Ich habe mal im Internet einen Preis ausgesetzt für denjenigen, der mir ein Urteil vorlegen kann, in dem man vom Absender einen Beweis über den Inhalt verlangt hat (Ausnahme: Warensendungen). Bisher hat niemand den Preis eingelöst.

Denn es wäre weltfremd anzunehmen, man habe einen leeren Umschlag per Einschreiben verschickt. Und ein Bestreiten mit Nichtwissen bzgl. des Inhalts geht auch nicht, ein unsubstantiiertes Bestreiten mit "ich bestreite Kenntnis des angeblichen Inhalts" ebensowenig.
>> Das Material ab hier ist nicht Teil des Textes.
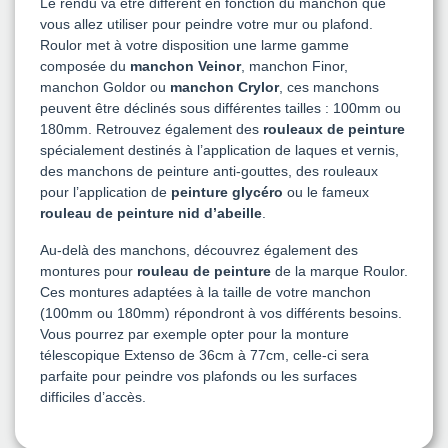
Le rendu va être différent en fonction du manchon que
vous allez utiliser pour peindre votre mur ou plafond.
Roulor met à votre disposition une larme gamme
composée du
manchon Veinor
, manchon Finor,
manchon Goldor ou
manchon Crylor
, ces manchons
peuvent être déclinés sous différentes tailles : 100mm ou
180mm. Retrouvez également des
rouleaux de peinture
spécialement destinés à l’application de laques et vernis,
des manchons de peinture anti-gouttes, des rouleaux
pour l’application de
peinture glycéro
ou le fameux
rouleau de peinture nid d’abeille
.
Au-delà des manchons, découvrez également des
montures pour
rouleau de peinture
de la marque Roulor.
Ces montures adaptées à la taille de votre manchon
(100mm ou 180mm) répondront à vos différents besoins.
Vous pourrez par exemple opter pour la monture
télescopique Extenso de 36cm à 77cm, celle-ci sera
parfaite pour peindre vos plafonds ou les surfaces
difficiles d’accès.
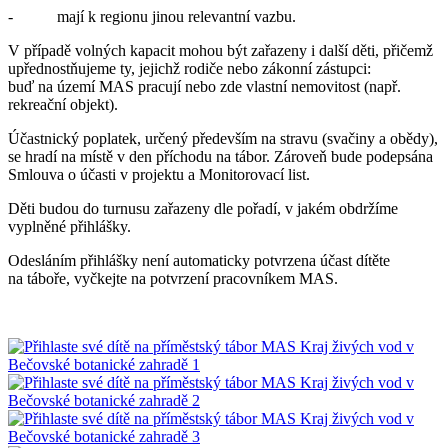
- mají k regionu jinou relevantní vazbu.
V případě volných kapacit mohou být zařazeny i další děti, přičemž
upřednostňujeme ty, jejichž rodiče nebo zákonní zástupci:
buď na území MAS pracují nebo zde vlastní nemovitost (např.
rekreační objekt).
Účastnický poplatek, určený především na stravu (svačiny a obědy),
se hradí na místě v den příchodu na tábor. Zároveň bude podepsána
Smlouva o účasti v projektu a Monitorovací list.
Děti budou do turnusu zařazeny dle pořadí, v jakém obdržíme
vyplněné přihlášky.
Odesláním přihlášky není automaticky potvrzena účast dítěte
na táboře, vyčkejte na potvrzení pracovníkem MAS.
Und wenn man behaupten will, es habe etwas ganz anderes darin gestanden (z.B. eine Beschwerden statt eine Kündigung), dann müßte man als Empfänger (!) das Schreiben schon vorlegen. Davor schrecken die Empfänger dann in der Regel schon zurück, weil dann die Grenze vom bloßen Bestreiten zum offenen Prozeßbetrug überschritten wäre.

Beitrag von rarity85 29.12.09 - 14:13 Uhr

Dann unterhalte Dich mal mit den Leutchen der Jobcenter, Argen und OPKs drüber, die bestreiten nämlich regelmäßig den Eingang von unangenehmen Briefchen auch bei Einschreiben mit Rückschein und kommen damit sogar vor den Sozialgerichten durch.